14 KiB
The Dust Programming Language
A fast, safe and easy to use language for general-purpose programming.
Dust is statically typed to ensure that each program is valid before it is run. Compiling is fast due to the purpose-built lexer and parser. Execution is fast because Dust uses a custom bytecode that runs in a multi-threaded VM. Dust combines compile-time safety guarantees and optimizations with negligible compile times and satisfying runtime speed to deliver a unique set of features. It offers the best qualities of two disparate categories of programming language: the highly optimized but slow-to-compile languages like Rust and C++ and the quick-to-start but often slow and error-prone languages like Python and JavaScript.
Dust's syntax, safety features and evaluation model are based on Rust. Its instruction set, optimization strategies and virtual machine are based on Lua.
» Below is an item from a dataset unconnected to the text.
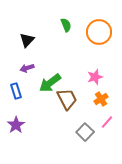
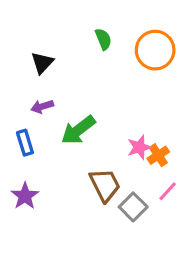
pink star: (95, 77) -> (139, 147), moved
brown trapezoid: (67, 99) -> (105, 185), moved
Unlike Rust and other languages that compile to machine code, Dust has a very low time to execution. Unlike Lua and most other interpreted languages, Dust enforces static typing to improve clarity and prevent bugs.
Dust is under active development and is not yet ready for general use.
// "Hello, world" using Dust's built-in I/O functions
write_line("Enter your name...")
let name = read_line()
write_line("Hello " + name + "!")
// The classic, unoptimized Fibonacci sequence
fn fib (n: int) -> int {
if n <= 0 { return 0 }
if n == 1 { return 1 }
fib(n - 1) + fib(n - 2)
}
write_line(fib(25))
Goals
This project's goal is to deliver a language with features that stand out due to a combination of design choices and a high-quality implementation. As mentioned in the first sentence, Dust's general aspirations are to be fast, safe and easy.
- Fast
- Fast Compilation Despite its compile-time abstractions, Dust should compile and start executing quickly. The compilation time should feel negligible to the user.
- Fast Execution Dust should be competitive with highly optimized, modern, register-based VM languages like Lua. Dust should be bench tested during development to inform decisions about performance.
- Low Resource Usage Memory and CPU power should be used conservatively and predictably.
- Safe
- Static Types Typing should prevent runtime errors and improve code quality, offering a superior development experience despite some additional constraints. Like any good statically typed language, users should feel confident in the type-consistency of their code and not want to go back to a dynamically typed language.
- Memory Safety Dust should be free of memory bugs. Being implemented in Rust makes this easy but, to accommodate long-running programs, Dust still requires a memory management strategy. Dust's design is to use a separate thread for garbage collection, allowing the main thread to continue executing code while the garbage collector looks for unused memory.
- Easy
- Simple Syntax Dust should be easier to learn than most programming languages. Its syntax should be familiar to users of other C-like languages to the point that even a new user can read Dust code and understand what it does. Rather than being held back by a lack of features, Dust should be powerful and elegant in its simplicity, seeking a maximum of capability with a minimum of complexity.
- Excellent Errors Dust should provide helpful error messages that guide the user to the source of the problem and suggest a solution. Errors should be a helpful learning resource for users rather than a source of frustration.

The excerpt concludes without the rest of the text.